One key element of any good information extraction pipeline is the ability to export the found information. In Eidos, there are several ways to export mentions, depending on your needs. Some of these are standalone apps, while others are implemented as Exporters and used within an app by being specified in apps.conf. Here are some of the more useful apps/formats.

Apps

By far my favorite two apps for general purpose needs are ExtractAndExport and ReconstituteAndExport. The former is used when you want to go from text to mentions, the latter when you already have mentions (as jsonld) and need to re-process and re-export them (in the same or different format). For each of these, you can specify one or more export formats and they will magically appear. See format descriptions below.

Other apps are plentiful and useful. Keith has done a fantastic job adding READMEs that briefly explain the purpose of each. Peruse and enjoy!

Exporter / formats

There are several ways you can export mention information, and each has its own emphasis. These can be selected for usage in the apps mentioned above through the apps.conf, by including them in apps.exportAs = [...].

  • jsonld: the go-to export format, which is a proper serialization. This verbose output contains all the information about the mentions and the document from whence they came.
  • serialized: produces a binary file with the odin mentions serialized with java serialization. This (a) doesn't include the EidosMentions, which carry a lot of the metadata and (b) is prone to versioning issues as the code changes frequently, so for a serialization that is more reliable you should use jsonld.
  • grounding: produces a csv file that can be used for evaluating system groundings. Note that this is likely only currently compatible with the flat groundings.
  • ground: extends the jsonld exporter, but prior to export grounds the mentions to the desired/specified ontology(ies).
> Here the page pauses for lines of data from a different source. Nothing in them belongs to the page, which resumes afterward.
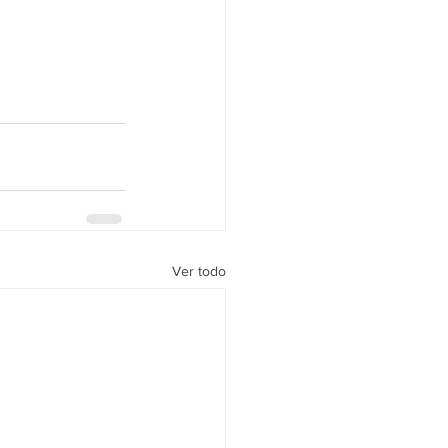
Ver todo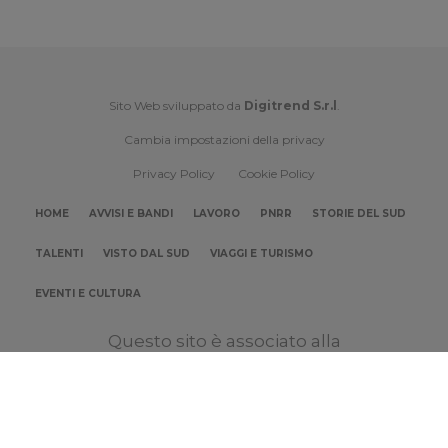
Sito Web sviluppato da
Digitrend S.r.l
.
Cambia impostazioni della privacy
Privacy Policy
Cookie Policy
HOME
AVVISI E BANDI
LAVORO
PNRR
STORIE DEL SUD
TALENTI
VISTO DAL SUD
VIAGGI E TURISMO
EVENTI E CULTURA
Questo sito è associato alla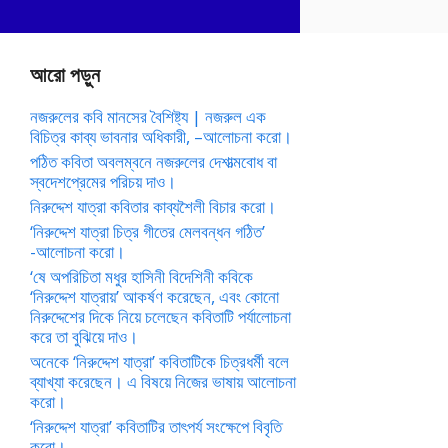
আরো পড়ুন
নজরুলের কবি মানসের বৈশিষ্ট্য | নজরুল এক
বিচিত্র কাব্য ভাবনার অধিকারী, –আলোচনা করো।
পঠিত কবিতা অবলম্বনে নজরুলের দেশাত্মবোধ বা
স্বদেশপ্রেমের পরিচয় দাও।
নিরুদ্দেশ যাত্রা কবিতার কাব্যশৈলী বিচার করো।
‘নিরুদ্দেশ যাত্রা চিত্র গীতের মেলবন্ধন গঠিত’
-আলোচনা করো।
‘ষে অপরিচিতা মধুর হাসিনী বিদেশিনী কবিকে
‘নিরুদ্দেশ যাত্রায়’ আকর্ষণ করেছেন, এবং কোনো
নিরুদ্দেশের দিকে নিয়ে চলেছেন কবিতাটি পর্যালোচনা
করে তা বুঝিয়ে দাও।
অনেকে ‘নিরুদ্দেশ যাত্রা’ কবিতাটিকে চিত্রধর্মী বলে
ব্যাখ্যা করেছেন। এ বিষয়ে নিজের ভাষায় আলোচনা
করো।
‘নিরুদ্দেশ যাত্রা’ কবিতাটির তাৎপর্য সংক্ষেপে বিবৃতি
করো।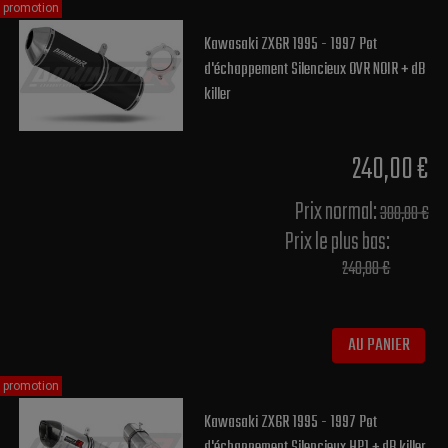
promotion
Kawasaki ZX6R 1995 - 1997 Pot
d'échappement Silencieux OVR NOIR + dB
killer
240,00 €
Prix normal​:
300,00 €
Prix le plus bas:
240,00 €
AU PANIER
promotion
Kawasaki ZX6R 1995 - 1997 Pot
d'échappement Silencieux HP1 + dB killer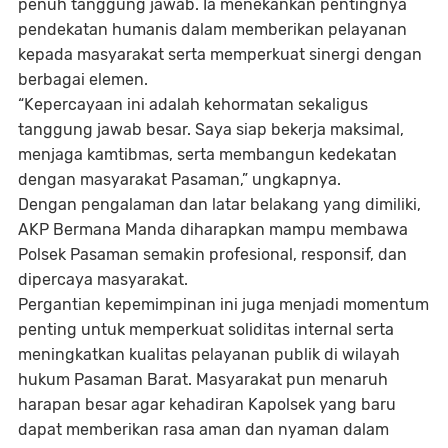
penuh tanggung jawab. Ia menekankan pentingnya
pendekatan humanis dalam memberikan pelayanan
kepada masyarakat serta memperkuat sinergi dengan
berbagai elemen.
“Kepercayaan ini adalah kehormatan sekaligus
tanggung jawab besar. Saya siap bekerja maksimal,
menjaga kamtibmas, serta membangun kedekatan
dengan masyarakat Pasaman,” ungkapnya.
Dengan pengalaman dan latar belakang yang dimiliki,
AKP Bermana Manda diharapkan mampu membawa
Polsek Pasaman semakin profesional, responsif, dan
dipercaya masyarakat.
Pergantian kepemimpinan ini juga menjadi momentum
penting untuk memperkuat soliditas internal serta
meningkatkan kualitas pelayanan publik di wilayah
hukum Pasaman Barat. Masyarakat pun menaruh
harapan besar agar kehadiran Kapolsek yang baru
dapat memberikan rasa aman dan nyaman dalam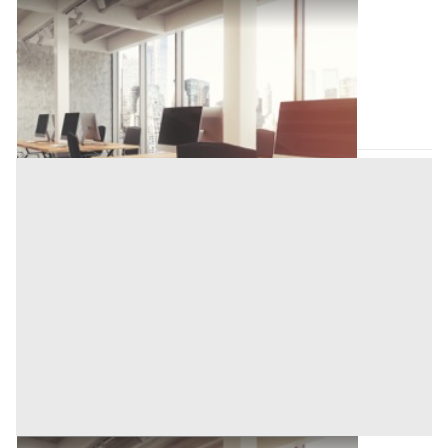
Ufficio all'asta a Padova
Offerta minima
90.000 €
67.500 €
Piove di Sacco
(Padova)
Codice asta:
AI3620190
Asta chiusa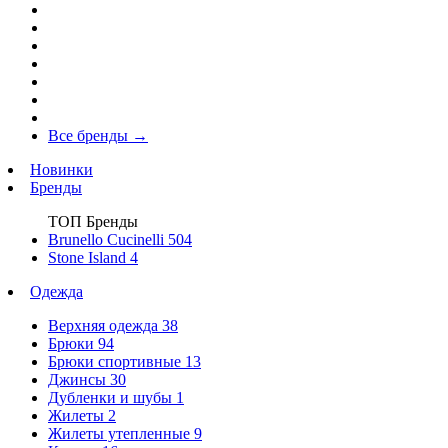
Все бренды
→
Новинки
Бренды
ТОП Бренды
Brunello Cucinelli
504
Stone Island
4
Одежда
Верхняя одежда
38
Брюки
94
Брюки спортивные
13
Джинсы
30
Дубленки и шубы
1
Жилеты
2
Жилеты утепленные
9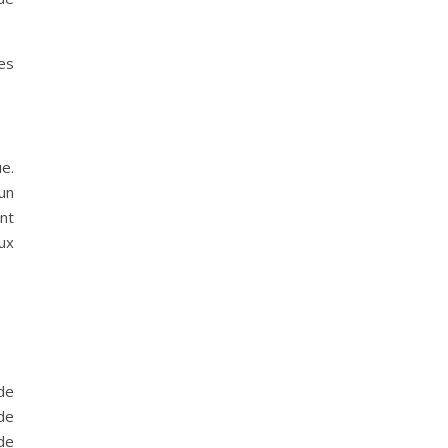
es
e.
cun
nt
ux
de
de
 de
It optionally creates a debug log for information about the groundings that were produced.
  • debugGrounding: produces a text log of the groundings produced by the SRLCompositionalGrounder. Less information provided than the groundingInsight exporter
  • groundingInsight: produces a verbose text log of the groundings produced by the SRLCompositionalGrounder, including the semantic roles for the sentence, etc. Used for in-depth analysis of what groundings are produced and why.